What Lagrange’s 2026 line actually shows
The Yankees surface numbers at Triple-A are easy to misread. Through five starts, Lagrange has a 3.66 ERA across 19 and two-thirds innings. He has struck out 26 and walked 11. A walk rate of roughly five per nine innings is high. The Yankees know it.
The deeper Yankees numbers tell a different story. Lagrange’s fifth start was his best. Eight strikeouts. 102 mph three times. A 43.2 percent whiff rate. Seventy-seven pitches, 53 for strikes. First-pitch strikes to 15 of 21 batters. Opening fastball: 99.3 mph. Final fastball: 100 mph.
Lagrange finished his strikeouts with four different pitches: fastball, changeup, slider and sweeper. Different counts, different angles.
Hitting 102 mph three times in a single start is historically rare. Three MLB pitchers have done it since 2015: Hunter Greene in 2022, Jordan Hicks in 2022 and Jacob Misiorowski in 2025. The last minor leaguer to hit that mark? Lagrange himself. Twelve days before.
For all the star power, the Yankees’ focus remains the same. Larson was asked what the organization is most locked in on as Lagrange builds toward a potential big league role.
“It’s what’s going to make him consistently a mainstay in the rotation,” Larson said about Lagrange. “He knows that. And it’s not just with one pitch. He’s going to have to throw off-speed for strikes.”
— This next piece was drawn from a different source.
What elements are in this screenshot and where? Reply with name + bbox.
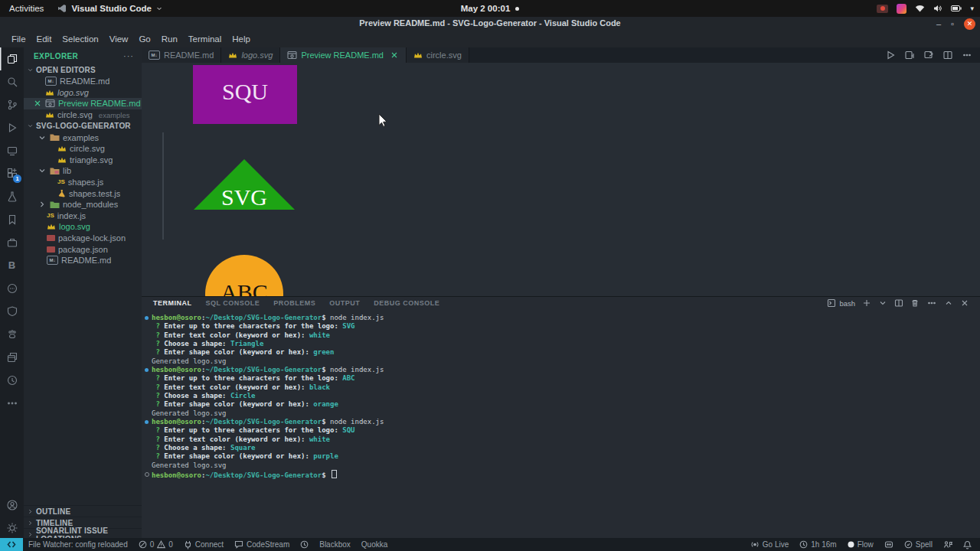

The Betances blueprint and what comes next
The Betances comparison is not forced. It is structural. Betances struggled as a Yankees Triple-A starter at Scranton/Wilkes-Barre in 2013. The Yankees moved him to the bullpen. Command was the obstacle. The Yankees narrowed his focus to two pitches and watched him become one of the most dominant relievers in baseball.
Lagrange signed with the Yankees out of Bayaguana, Dominican Republic for just $10,000. He has grown into a 6-foot-7, 248-pound pitcher with a five-pitch arsenal where every offering grades above average. Lagrange’s 168 strikeouts in 120 innings in 2025 ranked third in all of minor league baseball.
Whether the Yankees deploy him as a starter or eventually follow the Betances path into a high-leverage bullpen role is a decision still ahead. What is clear is that the weapon cache keeps growing. The two-seamer is the latest addition in Lagrange’s arsenal. Tracking systems are still trying to figure out what to call it. Aaron Boone already knows what it does.
He said it before the season started.
“He’s definitely got everyone’s attention,” Boone said on Lagrange. “I love where he’s at. I would not be surprised if he is impacting us early, middle, later part of the season.”